Manuela Dörnenburg zeichnete dabei zunächst ein „Gruppenbild mit Dame“ und verwies darauf, dass jede erfolgreiche Frau in der Politik meist von sehr vielen Männern umgeben ist. Ines Jesse: „Tatsächlich arbeite ich gut und gerne mit Männern zusammen. Ich wünsche mir aber mehr Frauen in der Politik, weil sie doch noch einen ganz anderen Blick auf bestimmte Themen haben, der es wert ist, wahrgenommen zu werden. Erst letztens war ich wieder bei einer politischen Veranstaltung dabei, da kamen auf 600 Anwesende nur drei Frauen.“
Manuela Dörnenburg machte Mut und erklärte, dass in der Falkenseer Stadtverordnetenversammlung zu 41,7 Prozent Frauen aktiv sind. Bundesweit sind es im Durchschnitt nur 23 Prozent. Sie fragte provokant, ob man die Männer braucht, um Frauen in die Politik zu bringen.
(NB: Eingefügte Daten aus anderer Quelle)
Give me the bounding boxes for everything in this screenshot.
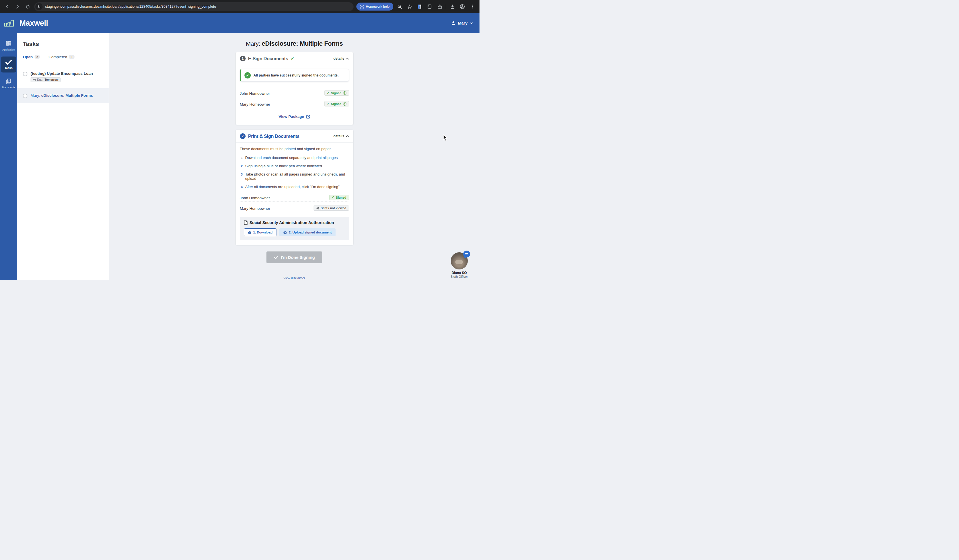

Barbara Richstein, die übrigens mit 18 Jahren mit dem Fallschirmspringen angefangen hat: „Der Mann kann immer nur ein Türöffner sein, durchgehen müssen die Frauen durch diese Tür schon selbst. Und anschließend müssen sie sich auch beweisen. Frauen neigen noch immer dazu, sich klein zu machen. Männern passiert das eher selten. Wir Frauen müssen selbstbewusster werden.“
Ursula Nonnemacher, die ausgebildete Ärztin ist: „Im Artikel 3 des Grundgesetzes steht: ‚Männer und Frauen sind gleichberechtigt‘. Die Nichtbeachtung der Frauen ist demnach ein Verfassungsbruch par excellence. Wir brauchen den Blick der Frauen auf die Dinge. Sonst bauen wir immer nur Fußballplätze, aber keine Gymnastikhallen. Ich finde es richtig, dass Frauen 50:50 in der Politik vertreten sind.“
Barbara Richstein: „Wichtig ist dabei aber auch, in welchen Positionen die Frauen vertreten sind. Wir müssen an der Basis mehr tun, damit die Frauen in die höheren Positionen kommen.“
Ines Jesse: „Wir Frauen können auch Vorbilder sein. Ich arbeite sehr viel, bin oft um fünf Uhr schon auf und komme um 22 Uhr wieder heim. Auch am Wochenende habe ich Termine. Man gibt dabei als Frau auch viel auf. Trotzdem findet mein Sohn das toll. Er ist nun in die SPD eingetreten und möchte gern meinen Wahlkampf leiten. Es ist doch toll, wenn bei der Jugend ankommt, dass Frauen etwas können und dass man sie dabei unterstützen muss.“
Barbara Richstein: „In der Politik wird der Ton leider immer aggressiver. Das ist bei den Frauen nicht so. Frau Nonnemacher und ich sind in der Sache oft unterschiedlicher Meinung. Wir verstehen uns aber trotzdem sehr gut und trinken oft nach einem Termin noch ein Glas Wein zusammen oder fahren in einem Auto nach Potsdam.“
Ursula Nonnemacher: „In den Parteien gibt es inzwischen Frauen-Mentoring-Programme. Sie helfen dabei, Frauen, die Lust auf Politik haben, das nötige Rüstzeug mitzugeben.“
Ines Jesse: „Wir brauchen eine ‚Barrierefreiheit‘ auch in diesem Bereich. Wir müssen die entsprechenden Gesetze nicht nur verabschieden, sondern auch durchsetzen.“
Barbara Richstein: „Wenn man etwas ändern möchte an den politischen Gegebenheiten, dann kann man das nicht vom Sofa aus machen.“
Ursula Nonnemacher: „Ich habe festgestellt, dass Frauen eine gezielte Ansprache brauchen: ‚Du bist toll, du kannst das, komm in die Politik‘. Ich sage immer: Wenn keine Frauen da sind, die in ein politisches Amt drängen, dann müsst ihr euch eben welche suchen.“
Und: „Wir müssen politische Diskussionen stärken. Im Landtag wurde dafür der ‚Dialog P‘ aufgelegt. Wir Landtagsabgeordneten gehen in die Schulen, die sich beworben haben, und diskutieren mit den Schülern. Etwa über die Freigabe von Cannabis, über den Wolf oder über das Asylrecht. Die Schüler sind immer erstaunlich gut vorbereitet. Leider ist es aber so: Die Schulen, die es wirklich nötig hätten, die sind nicht mit dabei. Wir gehen immer nur in die Gymnasien und nicht in die Oberschulen.“ (Text/Fotos: CS)
Dieser Artikel stammt aus „FALKENSEE.aktuell – Unser Havelland“ Ausgabe 157 (3/2019).